The hosting market today is a very competitive place, providing various services including support and services that manage your service. Whether you are just hosting a website on a shared host, VMs, containers or even dedicated rentals, due to competitive pricing, everyone overprovisions except if mentioned which are typically more expensive. A dedicated VM service would cost a lot more than a regular VM service due to overprovisioning on most other services.
Overprovisioning is nothing new, only it is allocating more resources than there are physically available. A lot of hypervisors and software will not allow you to provision more resources than physically available, but in total will through multiple VMs such as provisioning 5GB of ram to 2 VMs each when you only have 8GB of ram.
It is important to understand how to provision resources and what resources are more sensitive to overprivisioning and which are to overuse. The 4 most common resources in provisioning are CPU, RAM, Storage and devices (such as networking, NICs, be it virtual or physical). Sharing vs physical allocation also has its advantages and pitfalls such as with SR-IOV for network cards.
CPU is generally considered a bad idea to overprivison however i will argue that it is the opposite. You can over provision a CPU as much as you want as long as the total average CPU usa stays within a defined % based on how responsive you want the system to be. From my testing, a 30% average is considered the maximum average CPU before a system becomes less responsive and takes longer to respond to or process requests. However this also depends entirely on what you are running, and in general as long as a CPU isn’t fully pegged and there is no fighting for CPU time, you can provision as many VCPUs or CPU time as you like to VMs, applications and the like. In the past priority was assigned while today CPU time and credits are used so an application’s CPU behaviour means earning/spending credits based on its use on deciding which application gets priority in using more CPU when it needs to which can lead to a better overall experience in a shared environment. Always provision CPU as much as needed in a shared environment and monitor the average, keeping it within a set threshold. One thing that can be done if the threshold is breached is to move a heavy CPU application to another host with CPU usage lower than the threshold.
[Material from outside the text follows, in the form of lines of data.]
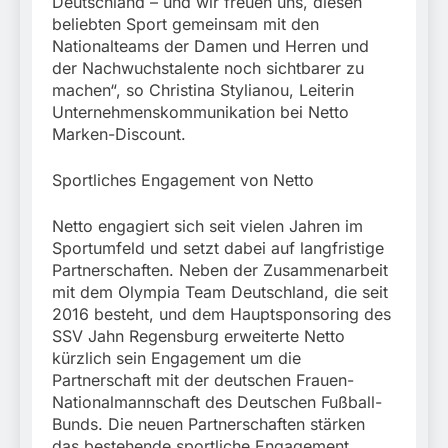
Deutschland – und wir freuen uns, diesen
beliebten Sport gemeinsam mit den
Nationalteams der Damen und Herren und
der Nachwuchstalente noch sichtbarer zu
machen“, so Christina Stylianou, Leiterin
Unternehmenskommunikation bei Netto
Marken-Discount.
Sportliches Engagement von Netto
Netto engagiert sich seit vielen Jahren im
Sportumfeld und setzt dabei auf langfristige
Partnerschaften. Neben der Zusammenarbeit
mit dem Olympia Team Deutschland, die seit
2016 besteht, und dem Hauptsponsoring des
SSV Jahn Regensburg erweiterte Netto
kürzlich sein Engagement um die
Partnerschaft mit der deutschen Frauen-
Nationalmannschaft des Deutschen Fußball-
Bunds. Die neuen Partnerschaften stärken
das bestehende sportliche Engagement.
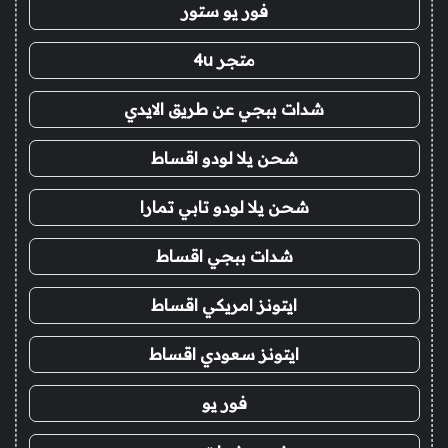
فور يو ستور
متجر 4u
شدات ببجي عن طريق الايدي
شحن يلا لودو اقساط
شحن يلا لودو تابي تمارا
شدات ببجي اقساط
ايتونز امريكي اقساط
ايتونز سعودي اقساط
فور يو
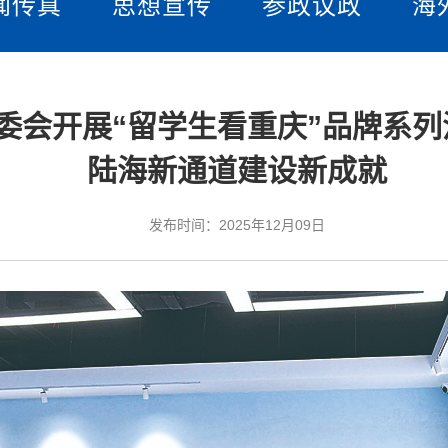
闻传真
思想宣传
参政议政
海
市委会开展“留学生看重庆”品牌系
陆海新通道建设新成就
发布时间：2025年12月09日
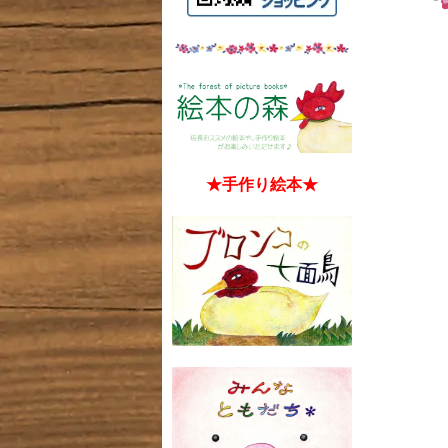
★手作り絵本★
RAM is the 1 component you must not over provision. In a VM environment, most modern OS apply a good practice of using all available ram. If there is free RAM available to a modern OS, it will use it for cache, which to the host will consider that cache as actual VM RAM use and thus contribute to the host RAM total use. This is why whether it is VMs or containers, only assign enough RAM for the workload since the host already caches especially like with many modern virtualisation deployments, use virtio for drives which allows the host to act as a disk cache using host RAM which helps in performance while virtio itself eliminates most of the storage protocol overheads and storage handling especially with the use of LVM. If too much ram is provisioned, the host RAM will end up full and host swap will be used. In some cases this may be OK if you have a newer epyc with all of its PCIe lanes filled with the latest DRAM+SLC cache MLC SSDs which in total will have more bandwidth than RAM but at the cost of the drives wearing out faster however in good practice and to prevent significant performanace degradation from using swap on a slower storage. I am aware of the existance of ballooning but from the many times i have tried it, it not only requires the OS being aware of it, but it is considered an active application used in a guest VM that supposedly release memory for applications when they need it and takes more ram when there is ram used for cache. While it may be a good idea on sharing RAM between VMs, i find the implementation buggy and tends to cause crashes in the guest VM so i dont consider this as a valid factor when provisioning RAM.
Storage can be overprivisioned. In the past, virtualisation would use a single large file to represent each VM’s drive but with LVM, direct handling of the drive/storage driver is used (RAW) which is said to be the fastest way as you do not have the filesystem layer to deal with. You can assign more storage than you have but if you write more data than there is space which can happen with LVM, you will lose data or corrupt it which is the most severe consequence. You cannot over store data, only allocate more space than there actually is which is a common practice.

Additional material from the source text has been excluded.